This is the final report for the capstone project within the Data Science Specialization Program from John Hopkins University.
The data provided can be downloaded here: https://d396qusza40orc.cloudfront.net/dsscapstone/dataset/Coursera-SwiftKey.zip
# Bring in data - Locally Saved
# Load Data
fileBlog <- readLines("en_US.blogs.txt", encoding = "UTF-8")
fileNews <- readLines("en_US.news.txt", encoding = "UTF-8")
fileTwitter <- readLines("en_US.twitter.txt", encoding = "UTF-8")
There are now 3 large character vectors.
#Creating function to auto clean
clean_data <- function(data) {
data <- trimws(data) # Remove leading/trailing whitespace
data <- unique(data) # Remove duplicates
return(data[nzchar(data)]) # Remove empty strings
}
fileBlog <- clean_data(fileBlog)
fileNews <- clean_data(fileNews)
fileTwitter <- clean_data(fileTwitter)
Due to memory issues, had to swap to data.table and try to be more efficient. Then everything worked but couldn’t KNIT so swapped to chunk processing
process_ngrams_in_chunks <- function(data, n, chunk_size = 10000) {
num_chunks <- ceiling(length(data) / chunk_size) # Calculate total chunks
freq_table <- data.table(Phrase = character(), Frequency = integer()) # Initialize empty table
for (i in seq_len(num_chunks)) {
# Get the current chunk
chunk_start <- (i - 1) * chunk_size + 1
chunk_end <- min(i * chunk_size, length(data))

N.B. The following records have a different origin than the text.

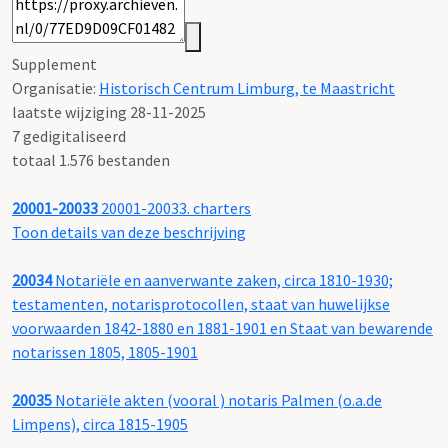
Supplement
Organisatie:
Historisch Centrum Limburg, te Maastricht
laatste wijziging 28-11-2025
7 gedigitaliseerd
totaal 1.576 bestanden
20001-20033
20001-20033. charters
Toon details van deze beschrijving
20034
Notariële en aanverwante zaken, circa 1810-1930;
testamenten, notarisprotocollen, staat van huwelijkse
voorwaarden 1842-1880 en 1881-1901 en Staat van bewarende
notarissen 1805, 1805-1901
20035
Notariële akten (vooral ) notaris Palmen (o.a.de
Limpens), circa 1815-1905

chunk <- data[chunk_start:chunk_end]
# Generate n-grams for the chunk
ngrams <- tokenize_ngrams(chunk, n = n)
# Create frequency table for the chunk
chunk_table <- data.table(Phrase = unlist(ngrams))
chunk_table <- chunk_table[, .N, by = Phrase]
setnames(chunk_table, "N", "Frequency")
# Merge with the main frequency table
freq_table <- rbindlist(list(freq_table, chunk_table))
freq_table <- freq_table[, .(Frequency = sum(Frequency)), by = Phrase]
}
# Order by frequency
setorder(freq_table, -Frequency)
return(freq_table)
}
biGramBlog_table <- process_ngrams_in_chunks(fileBlog, 2, chunk_size = 100000)
triGramBlog_table <- process_ngrams_in_chunks(fileBlog, 3, chunk_size = 100000)
biGramNews_table <- process_ngrams_in_chunks(fileNews, 2, chunk_size = 100000)
triGramNews_table <- process_ngrams_in_chunks(fileNews, 3, chunk_size = 100000)
biGramTwitter_table <- process_ngrams_in_chunks(fileTwitter, 2, chunk_size = 100000)
triGramTwitter_table <- process_ngrams_in_chunks(fileTwitter, 3, chunk_size = 100000)
# Free memory
rm(fileBlog, fileNews, fileTwitter)
gc()
## used (Mb) gc trigger (Mb) max used (Mb)
## Ncells 44123392 2356.5 80005505 4272.8 48595323 2595.3
## Vcells 234688905 1790.6 590853339 4507.9 590853339 4507.9
Now we combine the tables so we can use all the data.
combine_tables <- function(...) {
combined_table <- rbindlist(list(...))
combined_table <- combined_table[, .(Frequency = sum(Frequency)), by = Phrase]
setorder(combined_table, -Frequency)
return(combined_table)
}
combined_bigram_table <- combine_tables(biGramBlog_table, biGramNews_table, biGramTwitter_table)
combined_trigram_table <- combine_tables(triGramBlog_table, triGramNews_table, triGramTwitter_table)
Now let’s write the function to use these tables to actually predict the next word.
predict_next_word <- function(input_phrase, bigram_table, trigram_table = NULL) {
input_phrase <- tolower(trimws(input_phrase)) # Clean input
words <- unlist(strsplit(input_phrase, "\\s+"))
n <- length(words)
# Use trigrams if input has 2+ words
if (n >= 2 && !is.null(trigram_table)) {
last_two_words <- paste(words[(n - 1):n], collapse = " ")
matches <- trigram_table[Phrase %like% paste0("^", last_two_words, " ")]
if (nrow(matches) > 0) return(matches$Phrase[1])
}
# Use bigrams if input has 1+ words
if (n >= 1) {
last_word <- words[n]
matches <- bigram_table[Phrase %like% paste0("^", last_word, " ")]
if (nrow(matches) > 0) return(matches$Phrase[1])
}
return("No prediction available")
}
Saving frequency tables for Shiny App
saveRDS(combined_bigram_table, "combined_bigram_table.rds")
saveRDS(combined_trigram_table, "combined_trigram_table.rds")
Time to test if it works!
predicted_word <- predict_next_word("and I'd", combined_bigram_table, combined_trigram_table)
print(predicted_word)
## [1] "and i'd like"
It didn’t work, but it does now ;)
plot_top_ngrams <- function(ngram_table, title, top_n = 10) {
top_ngrams <- head(ngram_table, top_n)
ggplot(top_ngrams, aes(x = reorder(Phrase, Frequency), y = Frequency)) +
geom_bar(stat = "identity", fill = "steelblue") +
coord_flip() +
labs(title = title, x = "N-grams", y = "Frequency") +
theme_minimal()
}
plot_top_ngrams(combined_bigram_table, "Top 10 Combined Bigrams")